Seeing that Grant's focus had narrowed to his work, Naomi fell silent. She didn't blame him. Unless she explained what, to her knowledge, had happened to the Gregorys both in the past and since she'd been born, he couldn't be expected to understand how she felt about what he was doing. At the moment, she wasn't ready to expose all she knew of the secrets and sins of Gregory clan.
All too soon they arrived at the clump of trees where the horses had to be tethered. "We go the rest of the way on foot," she told him.
After they reached the top of the incline, she showed him where to slide down and pointed out exactly where he'd find the cave. "I'll stay up here," she said.
While she waited, she lost herself in a reverie, playing back every moment they'd been together since first they met. It almost seemed as though they'd been fated to meet. Eventually the warmth of the sun made her drowsy and she was half asleep by the time Grant leaped up the far side of the incline toward her.
"Did your sister tell you how many skulls were in the second chamber?" he asked.
Naomi yawned and got to her feet. "Nineteen. With an empty place for the stolen one."
"There were no others?"
She blinked at him. "Not that anyone told me."
"I found another chamber in there, not mentioned in Grosbeck's book about the Yokut. Did you know I met him not long ago? William Grosbeck's study of the local branch of the Yokut is the definitive book on them. Apparently he used to teach your sister and her brother at Hallow House."
"That would've been before I was born."
"Then you wouldn't know why he gave me a message for your sister, Samara. He asked me to tell her he hadn't known Mark was what he was and that Mark was dead. When I told Samara, she looked rather sad, but didn't explain."
Mark.
Naomi remembered that name. He'd taught her to swim. She recalled Johanna once saying she liked Mark even if he was a spy.

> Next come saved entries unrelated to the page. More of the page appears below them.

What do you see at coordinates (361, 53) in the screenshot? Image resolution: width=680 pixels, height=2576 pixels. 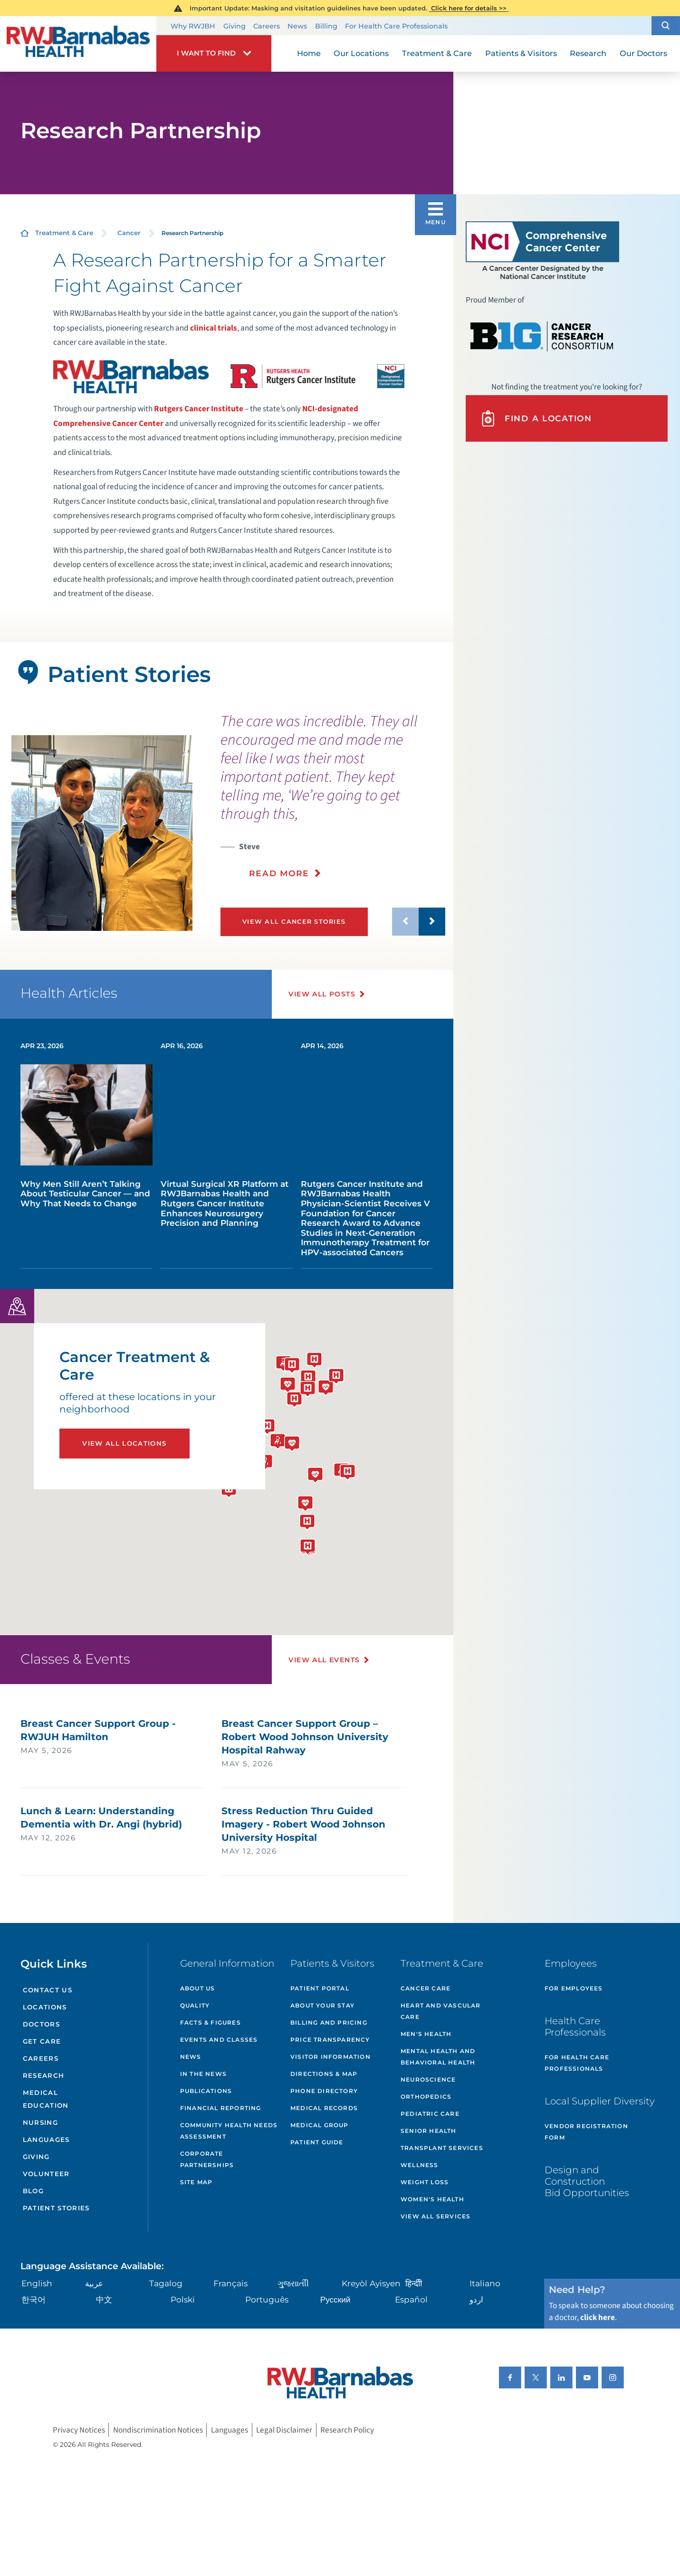 I see `Our Locations [menuitem]` at bounding box center [361, 53].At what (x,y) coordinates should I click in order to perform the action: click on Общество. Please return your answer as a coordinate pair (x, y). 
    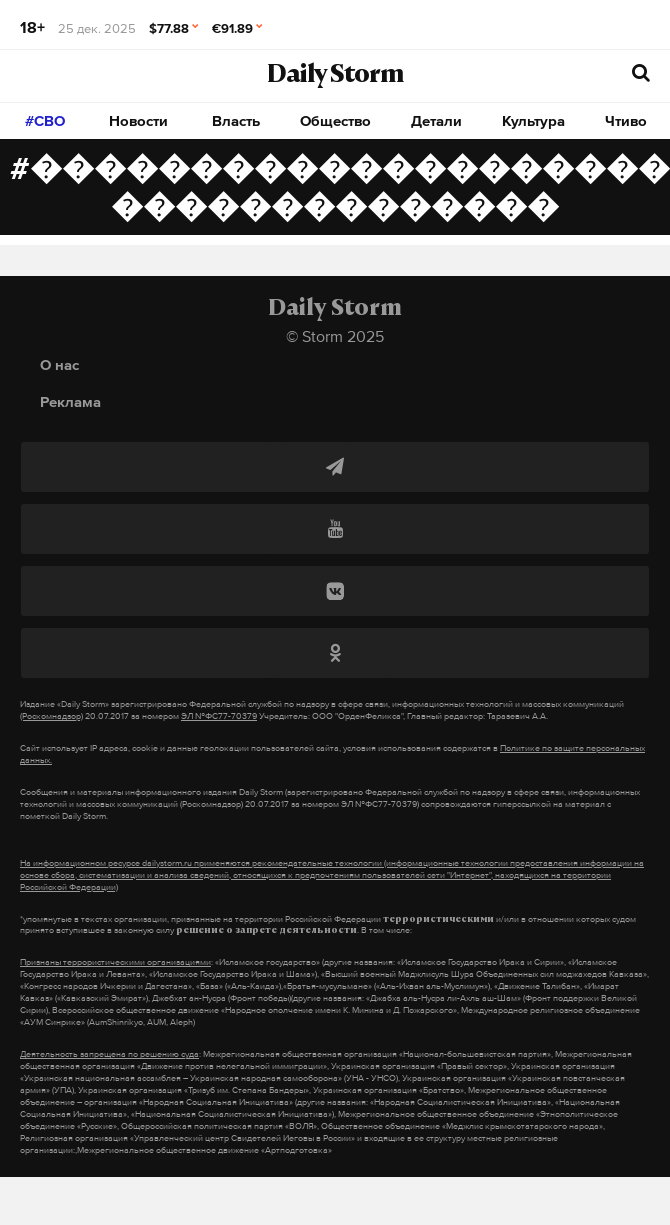
    Looking at the image, I should click on (335, 120). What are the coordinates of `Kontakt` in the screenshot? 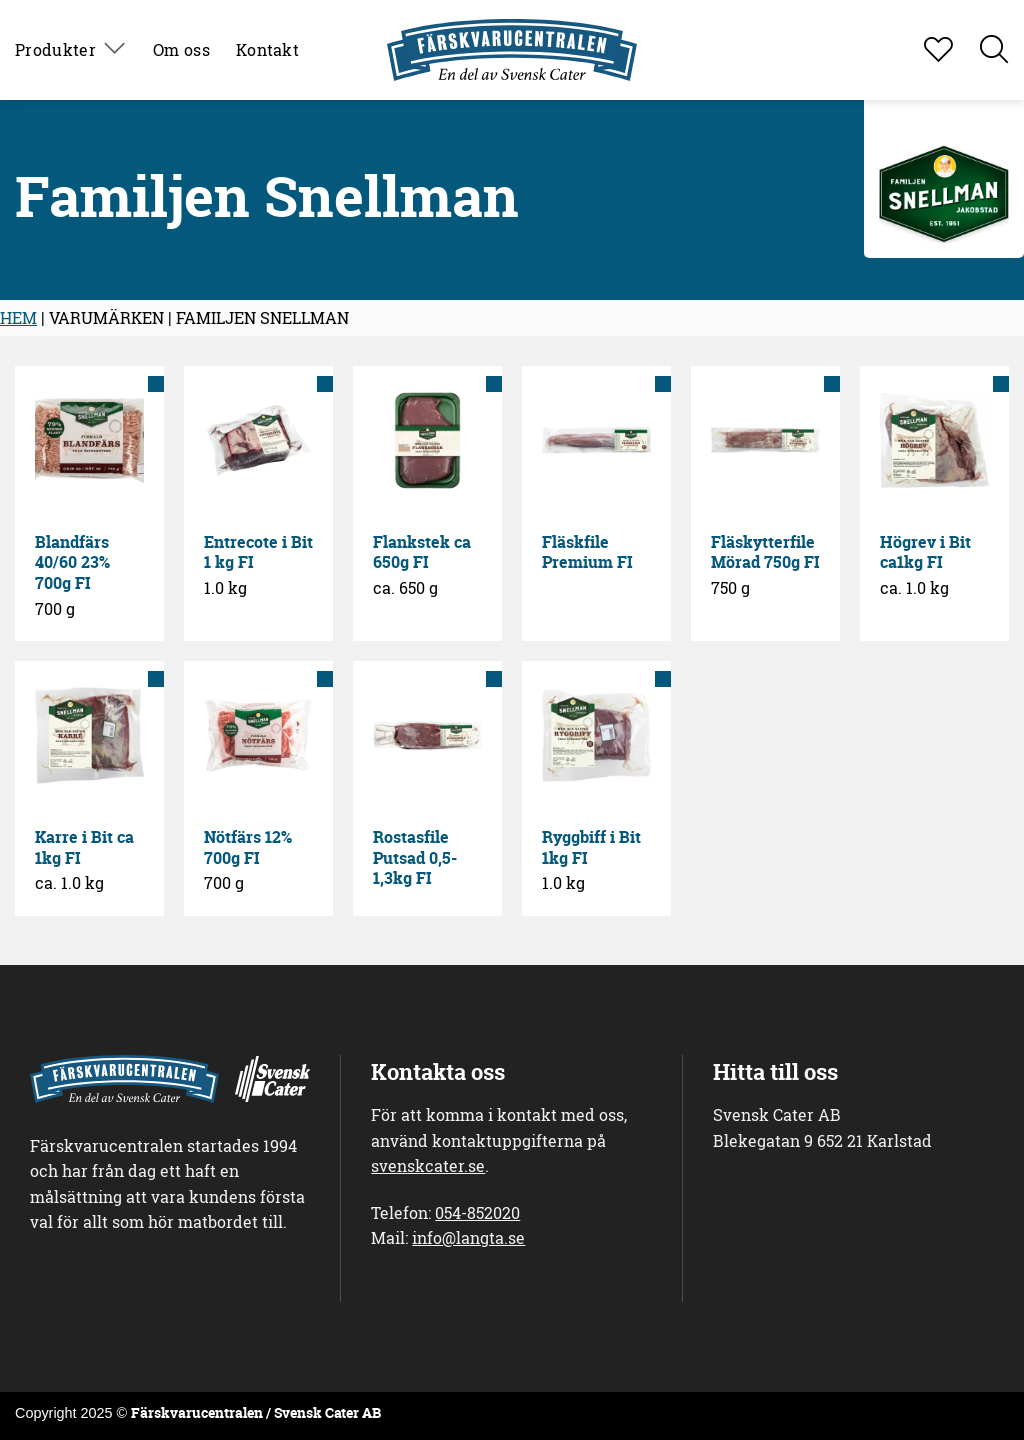 It's located at (267, 49).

"He might have been a spy during World War II. I have sort of a vague recollection."
Grant nodded. "Back to the cave. What I found there matches my foster grandfather's tale about the Dawn People. He's the local medicine man, so is well versed in the history of the Yokut per oral tradition. I felt in my bones he'd be right."
She saw his excitement. "Dawn People?"
"Those who came before. The Ancient Ones. That's whose bones my ancestors believed these were. It might be the earthquake that destroyed Hallow House unsealed the inner cave chamber. Naomi, there are hundreds of skulls buried in there. It's a major anthropological find."
She wanted to be happy for him but, instead, a chill seized her. Grant had proved the old story of a valley of headless skeletons, the tale her great-grandfather had refused to believe, was true. Now Grant had found the heads. The skulls. All of them, rather than just a few. Hallow House had been literally built on ancient bones. She'd lived her early years on top of a graveyard.